I eat gelatin dishes often, but the last encounter I had with the jiggly dessert known as Jell-O was in a hospital room, a couple of years ago, when I was recovering from surgery. The setting was emblematic of what has happened to the food's once mighty cachet. Still, I have to admit that while the bright red cherry Jell-O was wildly sweet, it was cool and utterly soothing—a slurp of childhood that was exactly what I needed at the time.
It occurred to me then and there why gelatin is such a powerful and lovable food. It's not just the wink-wink nostalgia of those fanciful Jell-O creations. Nor is it solely the fact that gelatin, in its purest form, has always been relevant in classic and cutting-edge restaurant kitchens, responsible for everything from quivering panna cottas to meat-studded terrines to classic oeufs en gelée (barely cooked eggs encased within aspic).

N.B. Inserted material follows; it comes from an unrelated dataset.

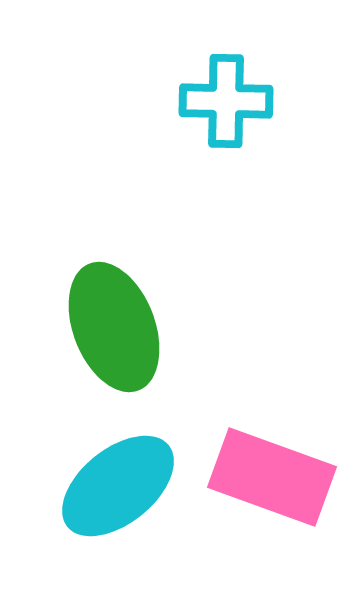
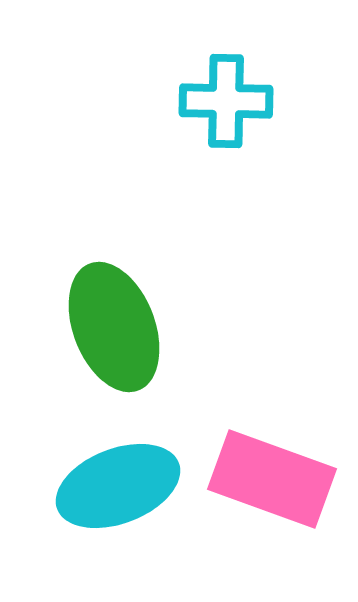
pink rectangle: moved 2 px down
cyan ellipse: rotated 18 degrees clockwise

Gelatin is appealing because of its fun wobble, its uncanny texture, its cool refreshment, and its amazing ability to give substance and form to flavors that are usually fleeting. It's a medium as much as it is an ingredient, a liberating tool that brings out the creative cook in us all.
So, I wasn't surprised when I learned, a few years ago, that gelatin plays a fundamental role in the highly technical cooking practiced by avant-garde chefs like Spain's Ferran Adrià. His first international sensation was espuma, or foam, a trick made possible by taking a liquid or purée of anything, from espresso to mushrooms, and stabilizing it with gelatin before shooting it out of a pressurized canister designed to whip cream. With their fine, mousseline bubbles and bracing intensity of flavor, those foams made Adrià famous, but he kept experimenting, using gelatin and other gelling agents to make dishes that would once have seemed impossible: hot aspics made from agar-agar, for example, or "caviar" made of melon jus encapsulated within a thin jellied skin. The disorientation is part of the fun.
Other chefs have joined Adrià in pursuit of improbable textures and flavors, sometimes using those other hydrocolloids that had hitherto been employed only in commercial food processing. But even food futurists like Wylie Dufresne, the chef of the pioneering restaurant wd-50 in New York City, don't slight the appeal of the original hydrocolloid. "It's the only thing in its category that melts when it gets into your mouth," he told me. "Gelatin is the holy grail."
These days, when I spoon a chilly layer of champagne gelée over summer's last flush of berries, I know exactly what he means.